-- To do --
Every record here must be copied exactly, except for the images it holds.

-- Provided data --
________________________

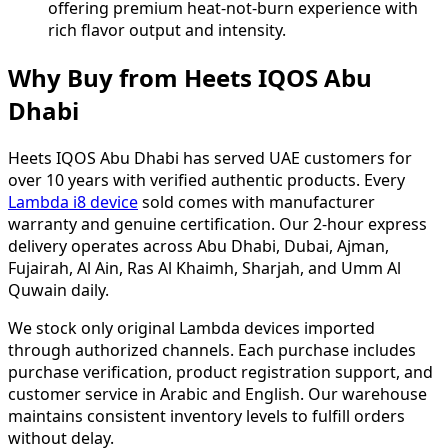
offering premium heat-not-burn experience with
rich flavor output and intensity.
Why Buy from Heets IQOS Abu
Dhabi
Heets IQOS Abu Dhabi has served UAE customers for
over 10 years with verified authentic products. Every
Lambda i8 device
sold comes with manufacturer
warranty and genuine certification. Our 2-hour express
delivery operates across Abu Dhabi, Dubai, Ajman,
Fujairah, Al Ain, Ras Al Khaimh, Sharjah, and Umm Al
Quwain daily.
We stock only original Lambda devices imported
through authorized channels. Each purchase includes
purchase verification, product registration support, and
customer service in Arabic and English. Our warehouse
maintains consistent inventory levels to fulfill orders
without delay.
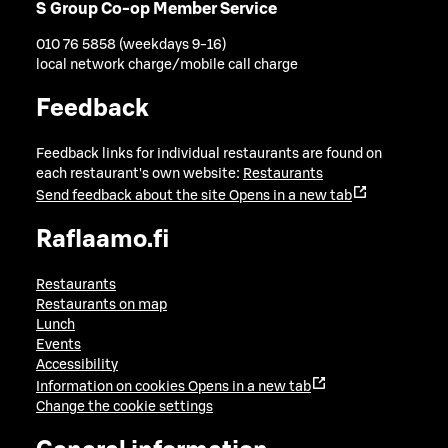
S Group Co-op Member Service
010 76 5858 (weekdays 9-16)
local network charge/mobile call charge
Feedback
Feedback links for individual restaurants are found on
each restaurant's own website:
Restaurants
Send feedback about the site
Opens in a new tab
Raflaamo.fi
Restaurants
Restaurants on map
Lunch
Events
Accessibility
Information on cookies
Opens in a new tab
Change the cookie settings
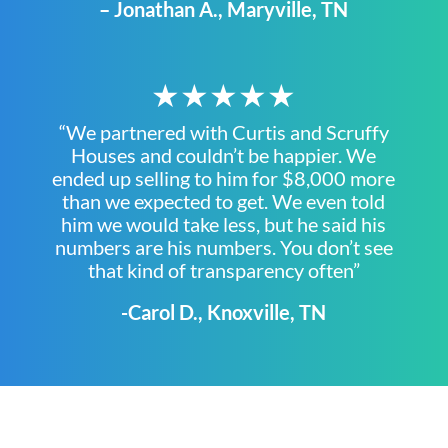
– Jonathan A., Maryville, TN
★★★★★
“We partnered with Curtis and Scruffy
Houses and couldn’t be happier. We
ended up selling to him for $8,000 more
than we expected to get. We even told
him we would take less, but he said his
numbers are his numbers. You don’t see
that kind of transparency often”
-Carol D., Knoxville, TN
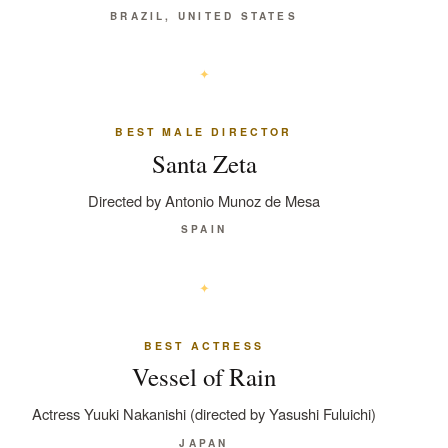
BRAZIL, UNITED STATES
BEST MALE DIRECTOR
Santa Zeta
Directed by Antonio Munoz de Mesa
SPAIN
BEST ACTRESS
Vessel of Rain
Actress Yuuki Nakanishi (directed by Yasushi Fuluichi)
JAPAN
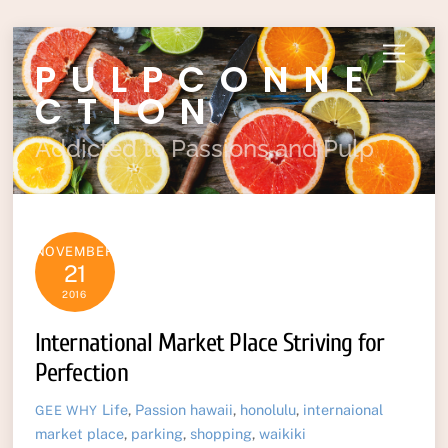
Skip
Menu
PULPCONNE
to
content
CTION
Addicted to Passions and Pulp
NOVEMBER
21
2016
International Market Place Striving for
Perfection
Life
,
Passion
hawaii
,
honolulu
,
internaional
GEE WHY
market place
,
parking
,
shopping
,
waikiki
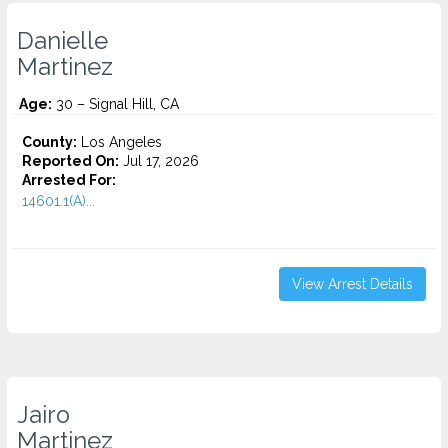
Danielle
Martinez
Age:
30 – Signal Hill, CA
County:
Los Angeles
Reported On:
Jul 17, 2026
Arrested For:
14601.1(A)...
View Arrest Details
Jairo
Martinez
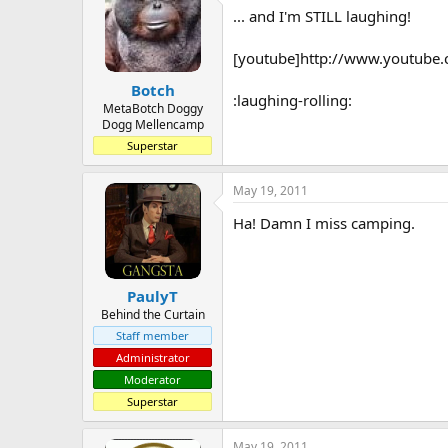
... and I'm STILL laughing!
a
t
d
d
s
a
[youtube]http://www.youtube
t
t
Botch
a
e
:laughing-rolling:
r
MetaBotch Doggy
Dogg Mellencamp
t
e
Superstar
r
May 19, 2011
Ha! Damn I miss camping.
PaulyT
Behind the Curtain
Staff member
Administrator
Moderator
Superstar
May 19, 2011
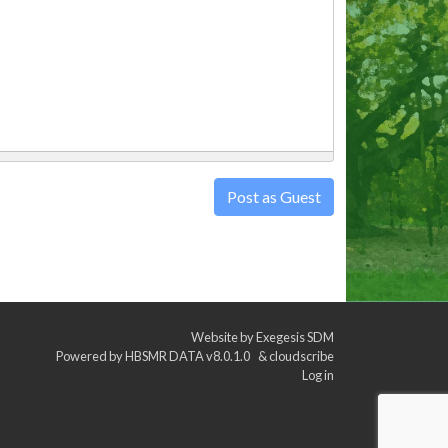
Post as Guest
Website by
Exegesis SDM
Powered by
HBSMR DATA v8.0.1.0
&
cloudscribe
Log in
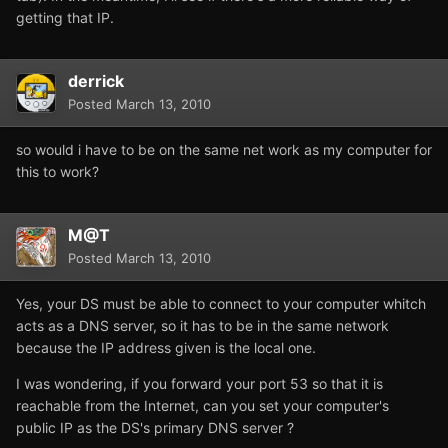
getting that IP.
derrick
Posted
March 13, 2010
so would i have to be on the same net work as my computer for
this to work?
M@T
Posted
March 13, 2010
Yes, your DS must be able to connect to your computer whitch
acts as a DNS server, so it has to be in the same network
because the IP address given is the local one.
I was wondering, if you forward your port 53 so that it is
reachable from the Internet, can you set your computer's
public IP as the DS's primary DNS server ?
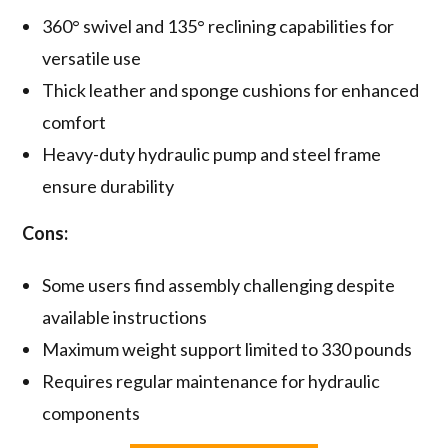
360° swivel and 135° reclining capabilities for
versatile use
Thick leather and sponge cushions for enhanced
comfort
Heavy-duty hydraulic pump and steel frame
ensure durability
Cons:
Some users find assembly challenging despite
available instructions
Maximum weight support limited to 330 pounds
Requires regular maintenance for hydraulic
components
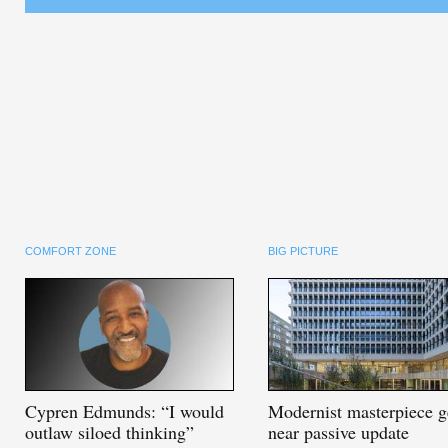
COMFORT ZONE
BIG PICTURE
Cypren
Edmunds: “I would
Modernist
masterpiece g
outlaw siloed thinking”
near passive update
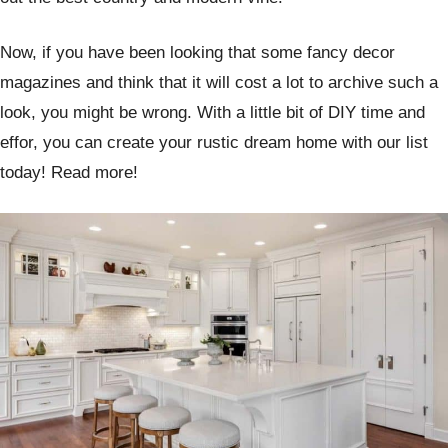
Now, if you have been looking that some fancy decor
magazines and think that it will cost a lot to archive such a
look, you might be wrong. With a little bit of DIY time and
effor, you can create your rustic dream home with our list
today! Read more!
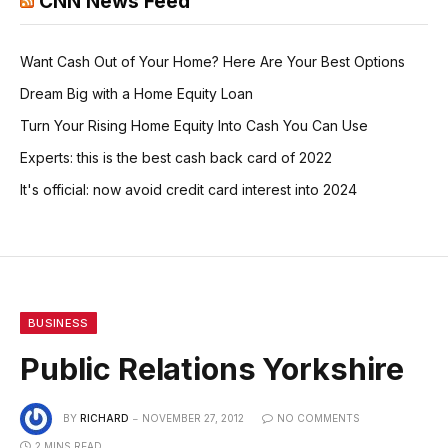
CNN News Feed
Want Cash Out of Your Home? Here Are Your Best Options
Dream Big with a Home Equity Loan
Turn Your Rising Home Equity Into Cash You Can Use
Experts: this is the best cash back card of 2022
It's official: now avoid credit card interest into 2024
BUSINESS
Public Relations Yorkshire
BY
RICHARD
NOVEMBER 27, 2012
NO COMMENTS
2 MINS READ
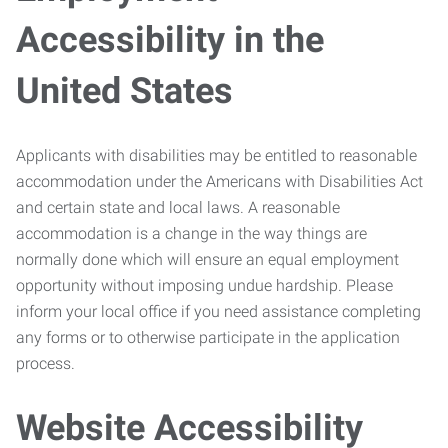
Accessibility in the
United States
Applicants with disabilities may be entitled to reasonable
accommodation under the Americans with Disabilities Act
and certain state and local laws. A reasonable
accommodation is a change in the way things are
normally done which will ensure an equal employment
opportunity without imposing undue hardship. Please
inform your local office if you need assistance completing
any forms or to otherwise participate in the application
process.
Website Accessibility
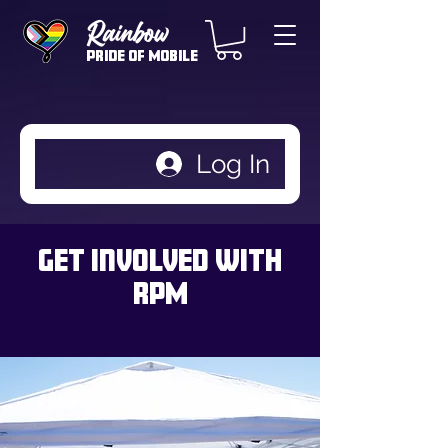
Rainbow
Pride of Mobile
Log In
Get Involved with
RPM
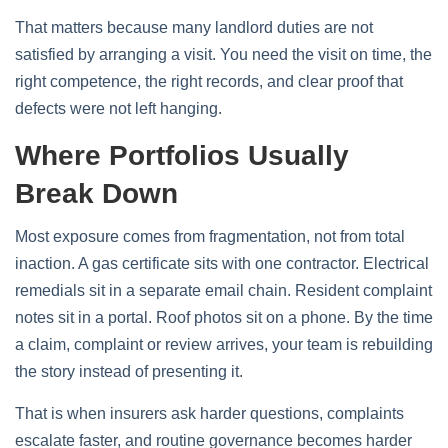
That matters because many landlord duties are not
satisfied by arranging a visit. You need the visit on time, the
right competence, the right records, and clear proof that
defects were not left hanging.
Where Portfolios Usually
Break Down
Most exposure comes from fragmentation, not from total
inaction. A gas certificate sits with one contractor. Electrical
remedials sit in a separate email chain. Resident complaint
notes sit in a portal. Roof photos sit on a phone. By the time
a claim, complaint or review arrives, your team is rebuilding
the story instead of presenting it.
That is when insurers ask harder questions, complaints
escalate faster, and routine governance becomes harder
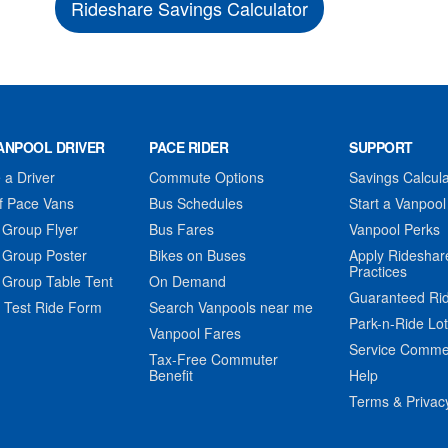
Rideshare Savings Calculator
ANPOOL DRIVER
PACE RIDER
SUPPORT
a Driver
Commute Options
Savings Calcula
f Pace Vans
Bus Schedules
Start a Vanpool
 Group Flyer
Bus Fares
Vanpool Perks
 Group Poster
Bikes on Buses
Apply Rideshar
Practices
 Group Table Tent
On Demand
Guaranteed Ri
 Test Ride Form
Search Vanpools near me
Park-n-Ride Lo
Vanpool Fares
Service Comme
Tax-Free Commuter
Benefit
Help
Terms & Privac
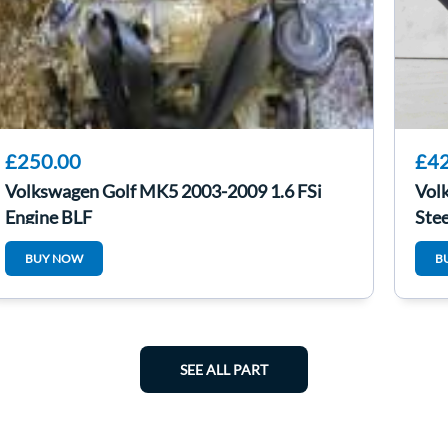
£250.00
£42
Volkswagen Golf MK5 2003-2009 1.6 FSi
Vol
Engine BLF
Ste
BUY NOW
B
SEE ALL PART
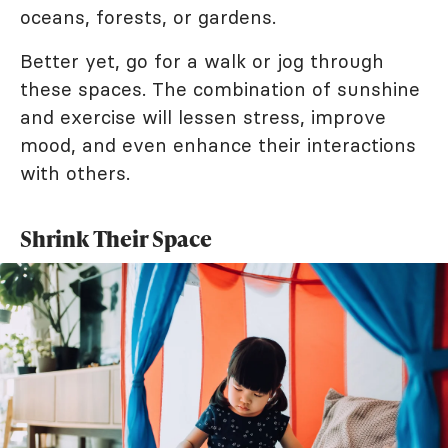
oceans, forests, or gardens.
Better yet, go for a walk or jog through
these spaces. The combination of sunshine
and exercise will lessen stress, improve
mood, and even enhance their interactions
with others.
Shrink Their Space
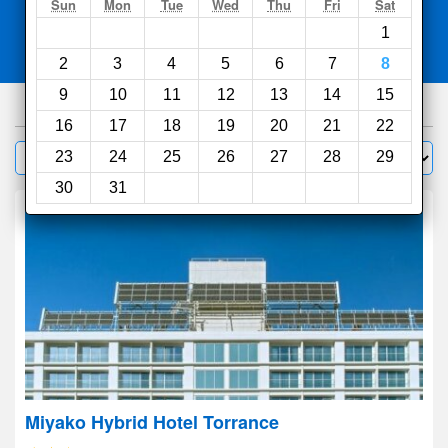
Search
Sun
Mon
Tue
Wed
Thu
Fri
Sat
1
Compare
other sites
2
3
4
5
6
7
8
9
10
11
12
13
14
15
1000
hotels
16
17
18
19
20
21
22
Sort by:
23
24
25
26
27
28
29
Filter
30
31
Miyako Hybrid Hotel Torrance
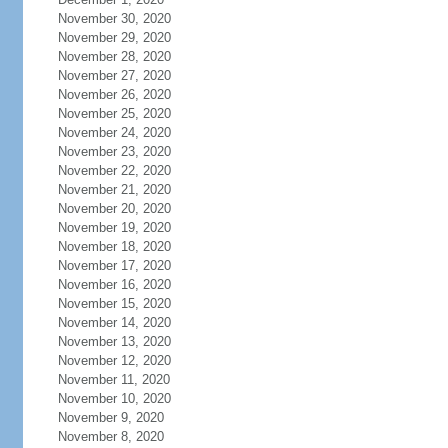
November 30, 2020
November 29, 2020
November 28, 2020
November 27, 2020
November 26, 2020
November 25, 2020
November 24, 2020
November 23, 2020
November 22, 2020
November 21, 2020
November 20, 2020
November 19, 2020
November 18, 2020
November 17, 2020
November 16, 2020
November 15, 2020
November 14, 2020
November 13, 2020
November 12, 2020
November 11, 2020
November 10, 2020
November 9, 2020
November 8, 2020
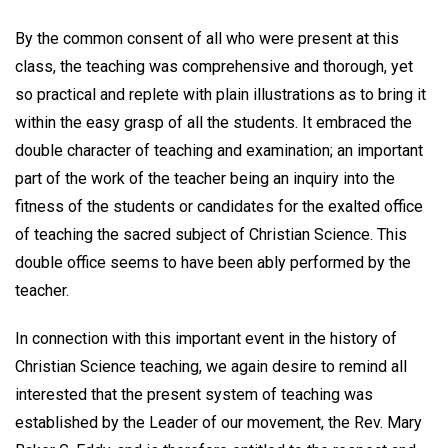
By the common consent of all who were present at this
class, the teaching was comprehensive and thorough, yet
so practical and replete with plain illustrations as to bring it
within the easy grasp of all the students. It embraced the
double character of teaching and examination; an important
part of the work of the teacher being an inquiry into the
fitness of the students or candidates for the exalted office
of teaching the sacred subject of Christian Science. This
double office seems to have been ably performed by the
teacher.
In connection with this important event in the history of
Christian Science teaching, we again desire to remind all
interested that the present system of teaching was
established by the Leader of our movement, the Rev. Mary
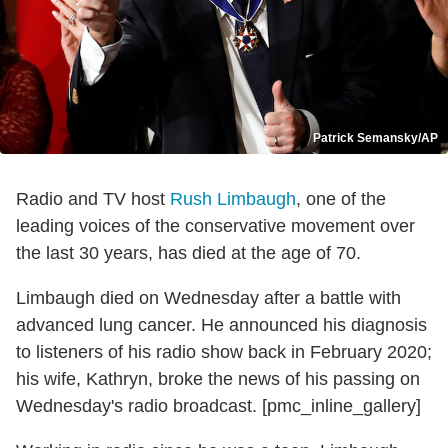
Patrick Semansky/AP
Radio and TV host
Rush Limbaugh
, one of the
leading voices of the conservative movement over
the last 30 years, has died at the age of 70.
Limbaugh died on Wednesday after a battle with
advanced lung cancer. He announced his diagnosis
to listeners of his radio show back in February 2020;
his wife, Kathryn, broke the news of his passing on
Wednesday's radio broadcast. [pmc_inline_gallery]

________________________

-- Solution --
offering premium heat-not-burn experience with
rich flavor output and intensity.
Why Buy from Heets IQOS Abu
Dhabi
Heets IQOS Abu Dhabi has served UAE customers for
over 10 years with verified authentic products. Every
Lambda i8 device
sold comes with manufacturer
warranty and genuine certification. Our 2-hour express
delivery operates across Abu Dhabi, Dubai, Ajman,
Fujairah, Al Ain, Ras Al Khaimh, Sharjah, and Umm Al
Quwain daily.
We stock only original Lambda devices imported
through authorized channels. Each purchase includes
purchase verification, product registration support, and
customer service in Arabic and English. Our warehouse
maintains consistent inventory levels to fulfill orders
without delay.
S Group Co-op Member Service
010 76 5858 (weekdays 9-16)
local network charge/mobile call charge
Feedback
Feedback links for individual restaurants are found on
each restaurant's own website:
Restaurants
Send feedback about the site
Opens in a new tab
Raflaamo.fi
Restaurants
Restaurants on map
Lunch
Events
Accessibility
Information on cookies
Opens in a new tab
Change the cookie settings
– Jonathan A., Maryville, TN
★★★★★
“We partnered with Curtis and Scruffy
Houses and couldn’t be happier. We
ended up selling to him for $8,000 more
than we expected to get. We even told
him we would take less, but he said his
numbers are his numbers. You don’t see
that kind of transparency often”
-Carol D., Knoxville, TN
BRAZIL, UNITED STATES
BEST MALE DIRECTOR
Santa Zeta
Directed by Antonio Munoz de Mesa
SPAIN
BEST ACTRESS
Vessel of Rain
Actress Yuuki Nakanishi (directed by Yasushi Fuluichi)
JAPAN
Skip
Menu
PULPCONNE
to
content
CTION
Addicted to Passions and Pulp
NOVEMBER
21
2016
International Market Place Striving for
Perfection
Life
,
Passion
hawaii
,
honolulu
,
internaional
GEE WHY
market place
,
parking
,
shopping
,
waikiki
Danielle
Martinez
Age:
30 – Signal Hill, CA
County:
Los Angeles
Reported On:
Jul 17, 2026
Arrested For:
14601.1(A)...
View Arrest Details
Jairo
Martinez
... and I'm STILL laughing!
a
t
d
d
s
a
[youtube]http://www.youtube
t
t
Botch
a
e
:laughing-rolling:
r
MetaBotch Doggy
Dogg Mellencamp
t
e
Superstar
r
May 19, 2011
Ha! Damn I miss camping.
PaulyT
Behind the Curtain
Staff member
Administrator
Moderator
Superstar
May 19, 2011
Post as Guest
Website by
Exegesis SDM
Powered by
HBSMR DATA v8.0.1.0
&
cloudscribe
Log in
getting that IP.
derrick
Posted
March 13, 2010
so would i have to be on the same net work as my computer for
this to work?
M@T
Posted
March 13, 2010
Yes, your DS must be able to connect to your computer whitch
acts as a DNS server, so it has to be in the same network
because the IP address given is the local one.
I was wondering, if you forward your port 53 so that it is
reachable from the Internet, can you set your computer's
public IP as the DS's primary DNS server ?
360° swivel and 135° reclining capabilities for
versatile use
Thick leather and sponge cushions for enhanced
comfort
Heavy-duty hydraulic pump and steel frame
ensure durability
Cons:
Some users find assembly challenging despite
available instructions
Maximum weight support limited to 330 pounds
Requires regular maintenance for hydraulic
components
COMFORT ZONE
BIG PICTURE
Cypren
Edmunds: “I would
Modernist
masterpiece g
outlaw siloed thinking”
near passive update
Now, if you have been looking that some fancy decor
magazines and think that it will cost a lot to archive such a
look, you might be wrong. With a little bit of DIY time and
effor, you can create your rustic dream home with our list
today! Read more!
CNN News Feed
Want Cash Out of Your Home? Here Are Your Best Options
Dream Big with a Home Equity Loan
Turn Your Rising Home Equity Into Cash You Can Use
Experts: this is the best cash back card of 2022
It's official: now avoid credit card interest into 2024
BUSINESS
Public Relations Yorkshire
BY
RICHARD
NOVEMBER 27, 2012
NO COMMENTS
2 MINS READ
Accessibility in the
United States
Applicants with disabilities may be entitled to reasonable
accommodation under the Americans with Disabilities Act
and certain state and local laws. A reasonable
accommodation is a change in the way things are
normally done which will ensure an equal employment
opportunity without imposing undue hardship. Please
inform your local office if you need assistance completing
any forms or to otherwise participate in the application
process.
Website Accessibility
Rainbow
Pride of Mobile
Log In
Get Involved with
RPM
That matters because many landlord duties are not
satisfied by arranging a visit. You need the visit on time, the
right competence, the right records, and clear proof that
defects were not left hanging.
Where Portfolios Usually
Break Down
Most exposure comes from fragmentation, not from total
inaction. A gas certificate sits with one contractor. Electrical
remedials sit in a separate email chain. Resident complaint
notes sit in a portal. Roof photos sit on a phone. By the time
a claim, complaint or review arrives, your team is rebuilding
the story instead of presenting it.
That is when insurers ask harder questions, complaints
escalate faster, and routine governance becomes harder
Rideshare Savings Calculator
ANPOOL DRIVER
PACE RIDER
SUPPORT
a Driver
Commute Options
Savings Calcula
f Pace Vans
Bus Schedules
Start a Vanpool
 Group Flyer
Bus Fares
Vanpool Perks
 Group Poster
Bikes on Buses
Apply Rideshar
Practices
 Group Table Tent
On Demand
Guaranteed Ri
 Test Ride Form
Search Vanpools near me
Park-n-Ride Lo
Vanpool Fares
Service Comme
Tax-Free Commuter
Benefit
Help
Terms & Privac
£250.00
£42
Volkswagen Golf MK5 2003-2009 1.6 FSi
Vol
Engine BLF
Ste
BUY NOW
B
SEE ALL PART
oceans, forests, or gardens.
Better yet, go for a walk or jog through
these spaces. The combination of sunshine
and exercise will lessen stress, improve
mood, and even enhance their interactions
with others.
Shrink Their Space
Search
Sun
Mon
Tue
Wed
Thu
Fri
Sat
1
Compare
other sites
2
3
4
5
6
7
8
9
10
11
12
13
14
15
1000
hotels
16
17
18
19
20
21
22
Sort by:
23
24
25
26
27
28
29
Filter
30
31
Miyako Hybrid Hotel Torrance
November 30, 2020
November 29, 2020
November 28, 2020
November 27, 2020
November 26, 2020
November 25, 2020
November 24, 2020
November 23, 2020
November 22, 2020
November 21, 2020
November 20, 2020
November 19, 2020
November 18, 2020
November 17, 2020
November 16, 2020
November 15, 2020
November 14, 2020
November 13, 2020
November 12, 2020
November 11, 2020
November 10, 2020
November 9, 2020
November 8, 2020
By the common consent of all who were present at this
class, the teaching was comprehensive and thorough, yet
so practical and replete with plain illustrations as to bring it
within the easy grasp of all the students. It embraced the
double character of teaching and examination; an important
part of the work of the teacher being an inquiry into the
fitness of the students or candidates for the exalted office
of teaching the sacred subject of Christian Science. This
double office seems to have been ably performed by the
teacher.
In connection with this important event in the history of
Christian Science teaching, we again desire to remind all
interested that the present system of teaching was
established by the Leader of our movement, the Rev. Mary
Patrick Semansky/AP
Radio and TV host
Rush Limbaugh
, one of the
leading voices of the conservative movement over
the last 30 years, has died at the age of 70.
Limbaugh died on Wednesday after a battle with
advanced lung cancer. He announced his diagnosis
to listeners of his radio show back in February 2020;
his wife, Kathryn, broke the news of his passing on
Wednesday's radio broadcast. [pmc_inline_gallery]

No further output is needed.